- Etomba
- Coordinates: 17°26′S 16°04′E﻿ / ﻿17.433°S 16.067°E
- Country: Namibia
- Region: Ohangwena Region
- Time zone: UTC+2 (SAST)

= Etomba =

Etomba is a settlement in Ohangwena Region, Namibia. It is 25 km from Ondobe and 37 km away from Eenhana. It is the largest village in the area. Its full name is Etomba laNghifesho, which differentiates it from two other villages known as Etomba.

The educational institution in this rural area is known as Etomba Combined School, which provides education from grades 1 to 10. The village itself comprises 150 households, with an average of approximately 6 individuals living in each household.

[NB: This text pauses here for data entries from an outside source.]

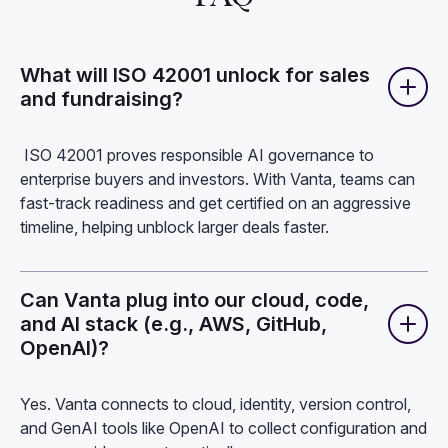
What will ISO 42001 unlock for sales
and fundraising?
ISO 42001 proves responsible AI governance to
enterprise buyers and investors. With Vanta, teams can
fast-track readiness and get certified on an aggressive
timeline, helping unblock larger deals faster.
Can Vanta plug into our cloud, code,
and AI stack (e.g., AWS, GitHub,
OpenAI)?
Yes. Vanta connects to cloud, identity, version control,
and GenAI tools like OpenAI to collect configuration and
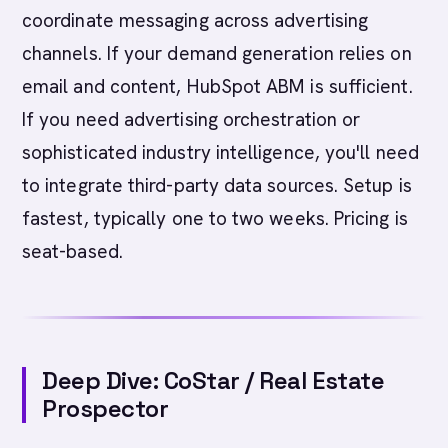
coordinate messaging across advertising
channels. If your demand generation relies on
email and content, HubSpot ABM is sufficient.
If you need advertising orchestration or
sophisticated industry intelligence, you'll need
to integrate third-party data sources. Setup is
fastest, typically one to two weeks. Pricing is
seat-based.
Deep Dive: CoStar / Real Estate
Prospector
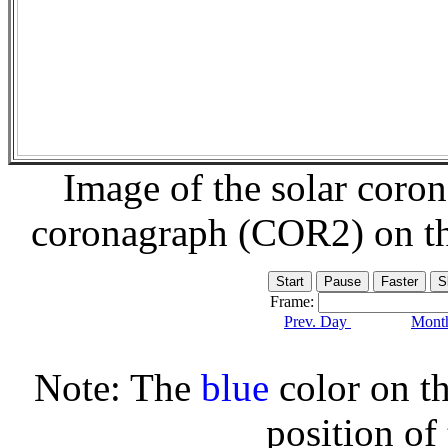
Image of the solar coro
coronagraph (COR2) on t
Frame:
Prev. Day
Month
Note: The
blue
color on th
position of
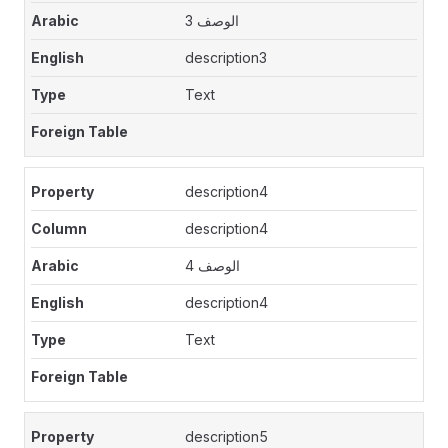
الوصف 3
description3
Text
description4
description4
الوصف 4
description4
Text
description5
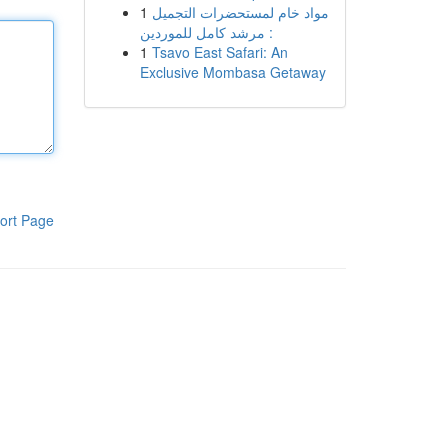
1
مواد خام لمستحضرات التجميل
: مرشد كامل للموردين
1
Tsavo East Safari: An
Exclusive Mombasa Getaway
ort Page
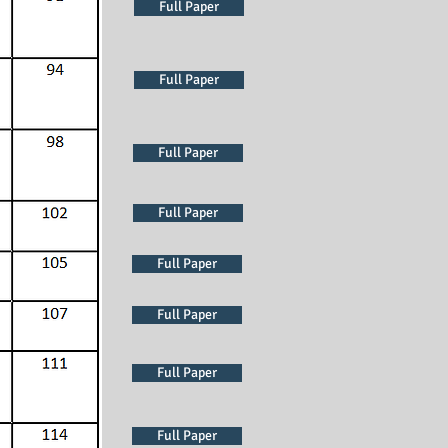
Full Paper
Full Paper
Full Paper
Full Paper
Full Paper
Full Paper
Full Paper
Full Paper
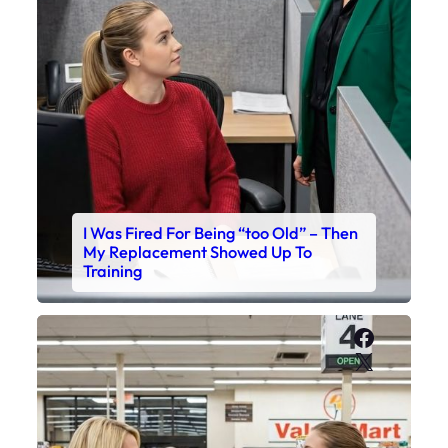
I Was Fired For Being “too Old” – Then
My Replacement Showed Up To
Training
Faceboo
X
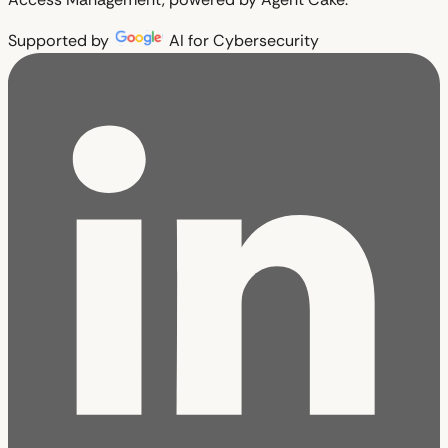
Supported by
AI for Cybersecurity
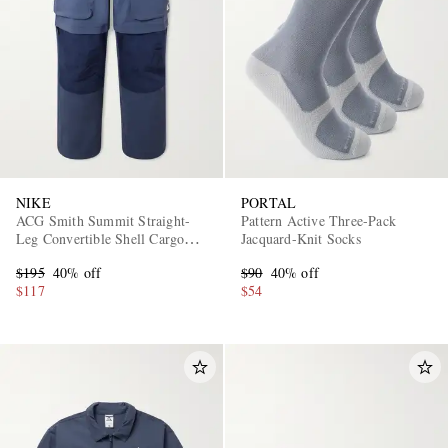
NIKE
PORTAL
ACG Smith Summit Straight-
Pattern Active Three-Pack
Leg Convertible Shell Cargo
Jacquard-Knit Socks
Trousers
$195
40% off
$90
40% off
$117
$54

The village has a reliable source of clean drinking water facilitated by a rural water supply pipeline, which supplies water through communal taps. Some households also have individual water taps and access to underground water for their livestock.

For healthcare services, residents rely on the Hamukoto Wakapa clinic, located in the nearby Onamunama village, approximately 4 kilometers (2.5 miles) away.

Some of the notable people that were born at Etomba includes Nangula Nelulu Uaandja. In 2016, a gruesome incident happened in Etomba which resulted in the woman death due to fear of rituals.